Long-run print demand plummeted and the Cape Town business forms plant was scaled down. Two Johannesburg label operations were consolidated into one.

The acquisition of Pretoria Wholesale Stationers was completed at the end of last year on the run-in to the peak back-to-school period. This delayed the integration of the stationery operations of PWS and Silveray Statmark. Consolidation began in the fourth quarter. Areas of duplication are being removed in Johannesburg and Durban. Considerable efficiencies are expected.

To achieve sustained efficiency and quality improvements, performance champions were appointed. They apply a six-sigma methodology that imposes constant measurement and rigorous self-assessment. The initial champions have been deployed at the Lufil Packaging operation in Isethebe, KwaZulu-Natal, the Silveray manufacturing site in northern KwaZulu-Natal and Lithotech Manufacturing Pinetown.

Effects will not be evident until next year.

A preventive approach was taken to debtors management. Creditworthiness of customers was reassessed before cases of one year late payment occurred. Strict credit controls were applied.


Annual financial and other performance targets, such as waste reduction, are set for each operation. There are no overall divisional targets as some segments of our industry are in decline while others show robust growth from a relatively low base.

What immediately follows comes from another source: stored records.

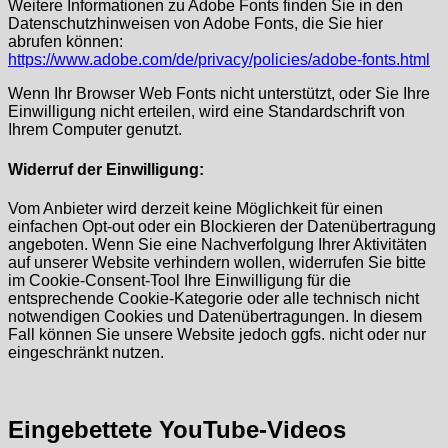
Weitere Informationen zu Adobe Fonts finden Sie in den
Datenschutzhinweisen von Adobe Fonts, die Sie hier
abrufen können:
https://www.adobe.com/de/privacy/policies/adobe-fonts.html
Wenn Ihr Browser Web Fonts nicht unterstützt, oder Sie Ihre
Einwilligung nicht erteilen, wird eine Standardschrift von
Ihrem Computer genutzt.
Widerruf der Einwilligung:
Vom Anbieter wird derzeit keine Möglichkeit für einen
einfachen Opt-out oder ein Blockieren der Datenübertragung
angeboten. Wenn Sie eine Nachverfolgung Ihrer Aktivitäten
auf unserer Website verhindern wollen, widerrufen Sie bitte
im Cookie-Consent-Tool Ihre Einwilligung für die
entsprechende Cookie-Kategorie oder alle technisch nicht
notwendigen Cookies und Datenübertragungen. In diesem
Fall können Sie unsere Website jedoch ggfs. nicht oder nur
eingeschränkt nutzen.
Eingebettete YouTube-Videos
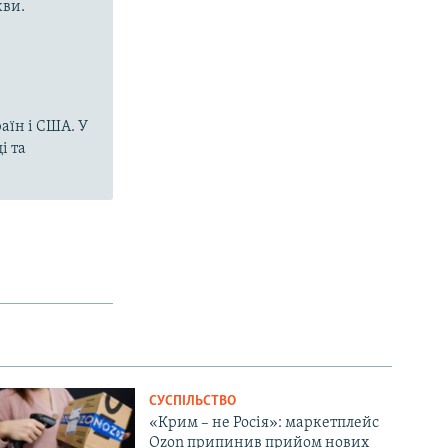
кви.
аїн і США. У
і та
СУСПІЛЬСТВО
«Крим – не Росія»: маркетплейс
Ozon припинив прийом нових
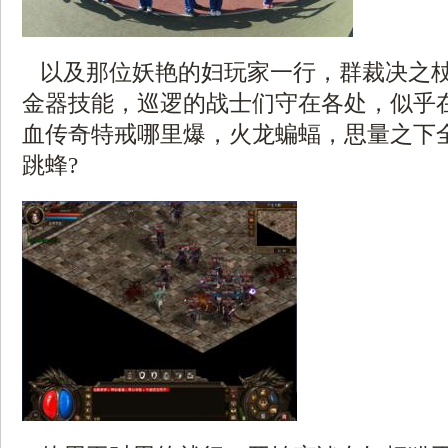
以及那位妖艳的妇玩家一行，群裁决之
金器技能，巡逻的战士们守在各处，似乎
血传奇特戒哪里爆，火龙蝙蝠，思量之下
跳蜂?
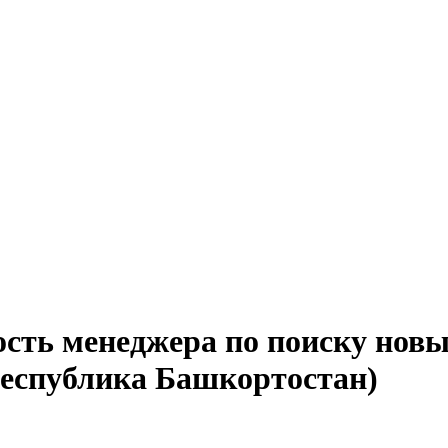
ость менеджера по поиску нов
Республика Башкортостан)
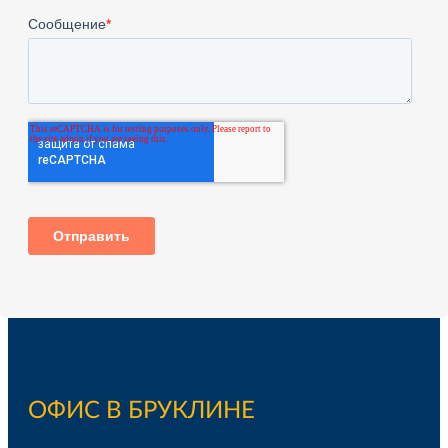
ОФИС В БРУКЛИНЕ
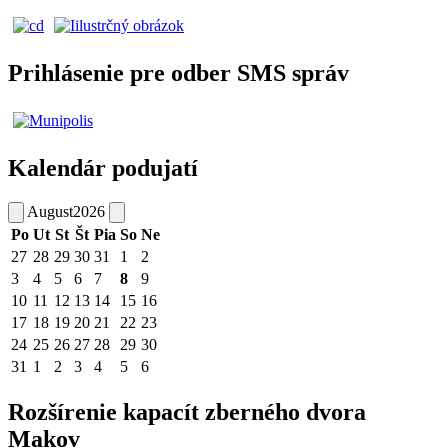
Prihlásenie pre odber SMS správ
Kalendár podujatí
August
2026
Po
Ut
St
Št
Pia
So
Ne
27
28
29
30
31
1
2
3
4
5
6
7
8
9
10
11
12
13
14
15
16
17
18
19
20
21
22
23
24
25
26
27
28
29
30
31
1
2
3
4
5
6
Rozšírenie kapacít zberného dvora
Makov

Margin management is complicated by varying levels of on-selling in each operation. When a business controlled all production, service, storage and delivery functions for all products, margins could be compared with the previous period as the same level of control had been maintained for years. Now some outputs are internally controlled while others are bought in to be on-sold as part of a total package. On-selling elements vary from company to company. The net effect is more margin pressure.

Workplace safety is a key area for measurement and improvement.

Empowerment and transformation are measured continually. Independent assessment is carried out by Empowerdex.

Our manufacturing businesses are heavy users of electricity and water, while distribution operations are big users of petrol and diesel. These are increasingly expensive inputs. Measurement and reduction are critical.

Brand and operational dynamics

Lithotech’s brand strength was leveraged during an attack on related markets as our fulfilment service operates under the Lithotech banner. The Lithotech name was promoted internationally as part of our drive to secure more export work.

We acquired the South African distribution rights to the strong international brands, Parker, Papermate and Waterman. They are being marketed as part of a wider Silveray Statmark offering.

We bought the Croxley brand rights in southern Africa and have begun to expand the range by launching non-paper-based Croxley-branded general stationery items.

New initiatives

We launched an aggressive attack on allied markets and differentiated ourselves strongly as one-stop solution providers.

Procurement proved to be a big growth area. Fulfilment services, covering print and non-print items, became a strategic contributor to the business and for the first time we used BEE accreditation as a sales tool.

We opened a Lithotech export office in Denmark in collaboration with a Danish associate company. The premises are near the Nordic Office of the UN Development Programme. The main focus area is printing, fulfilment and project coordination in support of elections and voter registration programmes. Lithotech is one of the main sponsors of an upcoming international conference on election challenges, vote counting and new election-related technology.

We have entered the market for on-demand digital printing solutions, focusing on course notes, training manuals, technical and specialist publications and short-run book production.

No new acquisitions took place. Investment in new property, plant and equipment totalled R44 million.

Facilities at the recently launched Bidvest Paperplus training academy were made available to students on the block release courses offered by the Printing Industry Federation. The collapse of the media, advertising, publishing, printing and packaging sector education and training authority appears irrevocable. A lead had to be given or risk continuing limbo in industry training.